REQUIRED ACTION:
Would you please output all the records exactly as given? Pictures should not appear in the copy.

PROVIDED INFORMATION:

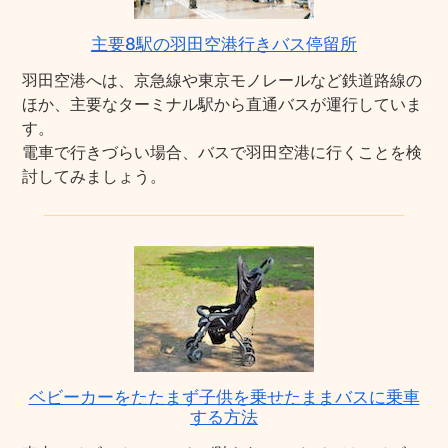
主要8駅の羽田空港行きバス停留所
羽田空港へは、京急線や東京モノレールなど鉄道路線の
ほか、主要なターミナル駅から直通バスが運行していま
す。
電車で行きづらい場合、バスで羽田空港に行くことを検
討してみましょう。
ベビーカーをたたまず子供を乗せたままバスに乗車
する方法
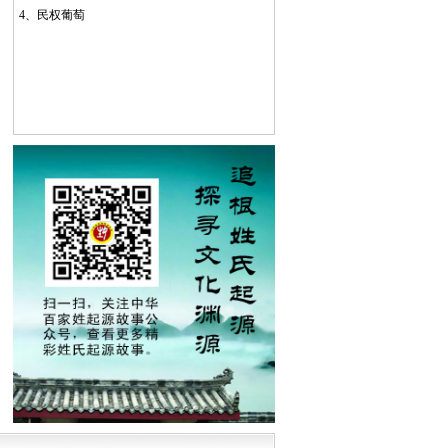
4、
民权葡萄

ANSWER TO THIS PROBLEM:
主要8駅の羽田空港行きバス停留所
羽田空港へは、京急線や東京モノレールなど鉄道路線の
ほか、主要なターミナル駅から直通バスが運行していま
す。
電車で行きづらい場合、バスで羽田空港に行くことを検
討してみましょう。
ベビーカーをたたまず子供を乗せたままバスに乗車
する方法
4、
民权葡萄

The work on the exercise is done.